I am feeling better about myself today, but this thread was absolutely not what I needed yesterday. Yesterday was a bad day for me, I was very, very low.
It really doesn't help people who lack confidence to feel that others really are looking at them and thinking 'judgey' thoughts.
This morning I managed to get into my favourite pair of boots for the first time since my injury and those, together with the lovely winter coat I saved up for, made me feel a lot better about the way I looked. Even though it was raining I didn't feel a mess on the school run.
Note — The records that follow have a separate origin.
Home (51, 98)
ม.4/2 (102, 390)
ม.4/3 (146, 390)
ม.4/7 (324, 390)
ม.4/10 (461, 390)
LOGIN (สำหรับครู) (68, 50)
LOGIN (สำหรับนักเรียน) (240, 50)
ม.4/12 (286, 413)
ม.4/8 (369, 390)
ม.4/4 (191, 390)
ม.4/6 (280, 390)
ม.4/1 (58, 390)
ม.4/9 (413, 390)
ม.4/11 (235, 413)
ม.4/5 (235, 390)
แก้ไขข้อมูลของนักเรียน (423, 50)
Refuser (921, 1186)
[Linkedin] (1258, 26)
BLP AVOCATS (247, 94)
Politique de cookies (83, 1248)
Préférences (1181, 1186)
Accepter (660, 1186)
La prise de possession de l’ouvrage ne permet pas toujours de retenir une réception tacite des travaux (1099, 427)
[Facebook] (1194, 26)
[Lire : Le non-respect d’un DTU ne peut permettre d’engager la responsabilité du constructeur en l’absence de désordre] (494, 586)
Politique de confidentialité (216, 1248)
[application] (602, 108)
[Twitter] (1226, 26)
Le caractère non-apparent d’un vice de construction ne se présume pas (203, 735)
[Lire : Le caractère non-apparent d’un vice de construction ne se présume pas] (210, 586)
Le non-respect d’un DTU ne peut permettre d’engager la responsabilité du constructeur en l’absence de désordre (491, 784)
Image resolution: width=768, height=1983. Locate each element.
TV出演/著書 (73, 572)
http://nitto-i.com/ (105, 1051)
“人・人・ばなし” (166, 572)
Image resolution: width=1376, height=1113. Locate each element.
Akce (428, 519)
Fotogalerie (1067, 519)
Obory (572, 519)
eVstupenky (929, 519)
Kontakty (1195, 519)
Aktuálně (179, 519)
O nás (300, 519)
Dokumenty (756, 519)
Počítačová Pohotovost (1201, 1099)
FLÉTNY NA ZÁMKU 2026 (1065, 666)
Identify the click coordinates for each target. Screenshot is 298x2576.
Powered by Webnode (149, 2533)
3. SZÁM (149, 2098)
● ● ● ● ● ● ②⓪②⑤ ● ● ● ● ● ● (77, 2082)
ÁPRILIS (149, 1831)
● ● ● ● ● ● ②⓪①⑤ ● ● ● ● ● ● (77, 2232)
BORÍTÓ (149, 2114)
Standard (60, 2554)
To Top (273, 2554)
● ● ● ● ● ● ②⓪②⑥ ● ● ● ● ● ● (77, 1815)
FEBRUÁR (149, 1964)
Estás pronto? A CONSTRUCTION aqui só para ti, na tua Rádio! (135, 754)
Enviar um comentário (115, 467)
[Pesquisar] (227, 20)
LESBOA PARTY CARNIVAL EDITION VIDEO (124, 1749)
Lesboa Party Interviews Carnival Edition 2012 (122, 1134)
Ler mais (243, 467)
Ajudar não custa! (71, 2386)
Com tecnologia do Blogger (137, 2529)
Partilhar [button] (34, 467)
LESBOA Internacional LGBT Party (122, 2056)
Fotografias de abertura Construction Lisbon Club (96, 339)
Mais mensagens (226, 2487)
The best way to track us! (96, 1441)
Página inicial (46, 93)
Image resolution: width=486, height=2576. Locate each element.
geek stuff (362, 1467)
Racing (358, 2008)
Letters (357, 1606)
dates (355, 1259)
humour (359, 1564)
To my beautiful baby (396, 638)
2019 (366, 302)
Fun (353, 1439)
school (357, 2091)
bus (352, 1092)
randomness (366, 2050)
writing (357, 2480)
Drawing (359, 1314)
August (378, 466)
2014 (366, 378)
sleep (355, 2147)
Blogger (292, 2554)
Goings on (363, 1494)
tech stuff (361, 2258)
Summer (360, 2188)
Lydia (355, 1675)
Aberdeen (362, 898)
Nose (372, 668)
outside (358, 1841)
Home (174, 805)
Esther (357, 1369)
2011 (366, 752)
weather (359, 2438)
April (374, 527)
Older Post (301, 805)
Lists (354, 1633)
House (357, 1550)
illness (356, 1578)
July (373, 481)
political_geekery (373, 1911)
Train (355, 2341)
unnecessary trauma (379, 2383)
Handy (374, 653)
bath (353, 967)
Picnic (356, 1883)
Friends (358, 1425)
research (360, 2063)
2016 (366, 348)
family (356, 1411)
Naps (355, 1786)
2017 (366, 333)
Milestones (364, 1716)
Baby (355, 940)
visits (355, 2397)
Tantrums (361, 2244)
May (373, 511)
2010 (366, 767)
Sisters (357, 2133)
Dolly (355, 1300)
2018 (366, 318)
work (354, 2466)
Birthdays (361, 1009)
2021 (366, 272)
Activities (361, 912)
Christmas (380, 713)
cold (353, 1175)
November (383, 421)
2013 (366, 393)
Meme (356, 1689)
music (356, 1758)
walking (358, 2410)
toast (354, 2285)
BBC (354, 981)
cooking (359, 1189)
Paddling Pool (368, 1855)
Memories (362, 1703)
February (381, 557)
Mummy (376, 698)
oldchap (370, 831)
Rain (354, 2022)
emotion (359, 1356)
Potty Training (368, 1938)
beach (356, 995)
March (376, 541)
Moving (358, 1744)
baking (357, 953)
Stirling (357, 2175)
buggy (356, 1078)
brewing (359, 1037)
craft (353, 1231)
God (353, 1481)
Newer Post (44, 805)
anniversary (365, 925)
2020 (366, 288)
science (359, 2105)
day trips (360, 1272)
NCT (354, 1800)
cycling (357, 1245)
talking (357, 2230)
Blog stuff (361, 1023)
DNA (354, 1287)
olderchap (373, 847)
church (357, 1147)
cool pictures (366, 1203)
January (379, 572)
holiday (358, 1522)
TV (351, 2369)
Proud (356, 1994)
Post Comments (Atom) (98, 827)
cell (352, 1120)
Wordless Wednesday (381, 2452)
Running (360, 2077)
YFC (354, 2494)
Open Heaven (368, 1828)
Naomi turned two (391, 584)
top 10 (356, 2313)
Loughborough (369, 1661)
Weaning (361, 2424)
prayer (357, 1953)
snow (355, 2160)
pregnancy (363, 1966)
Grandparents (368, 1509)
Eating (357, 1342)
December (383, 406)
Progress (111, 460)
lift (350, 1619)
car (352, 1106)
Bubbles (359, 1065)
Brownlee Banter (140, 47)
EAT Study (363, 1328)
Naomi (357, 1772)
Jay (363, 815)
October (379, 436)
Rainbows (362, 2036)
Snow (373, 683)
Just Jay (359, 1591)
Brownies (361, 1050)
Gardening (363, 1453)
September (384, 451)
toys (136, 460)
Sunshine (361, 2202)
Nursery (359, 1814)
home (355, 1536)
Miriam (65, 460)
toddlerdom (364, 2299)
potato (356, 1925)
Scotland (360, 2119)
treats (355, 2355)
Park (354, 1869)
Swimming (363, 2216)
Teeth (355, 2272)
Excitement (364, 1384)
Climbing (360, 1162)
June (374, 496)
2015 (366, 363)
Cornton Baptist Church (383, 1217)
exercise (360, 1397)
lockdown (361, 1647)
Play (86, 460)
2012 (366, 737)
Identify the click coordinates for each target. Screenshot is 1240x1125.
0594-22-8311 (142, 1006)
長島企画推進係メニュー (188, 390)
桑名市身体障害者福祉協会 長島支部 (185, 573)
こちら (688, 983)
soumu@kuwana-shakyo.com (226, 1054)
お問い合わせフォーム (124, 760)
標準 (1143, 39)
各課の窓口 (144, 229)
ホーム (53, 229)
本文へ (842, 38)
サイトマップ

I think state of mind has a lot to do with how old you look. I have been going through a fair bit of stress recently, haven't been able to exercise due to the ankle injury and have consequently gained weight. My self-confidence has been rock bottom as a result. To be honest the last thing on my mind has been how I looked, until one of those moments, when I'd suddenly realise I hadn't been taking care of myself, have somewhere to go, but no chance of making myself look decent.
One thing I did think about after I posted yesterday, was that I have managed to keep up with my skincare routine and that, coupled with good genetics from my Mum's famil, means that I have pretty good skin for my age.
See, today I can think about my good points and am feeling happier and more self-confident. Today all the judgey comments/thoughts would bounce off, yesterday they made me want to curl up in a ball and give up.
I don't think this thread has been particularly light-hearted. I honestly don't believe anyone's intention was to cause upset, but surely that's the whole point about judging others, its never a positive thing, no matter how its couched.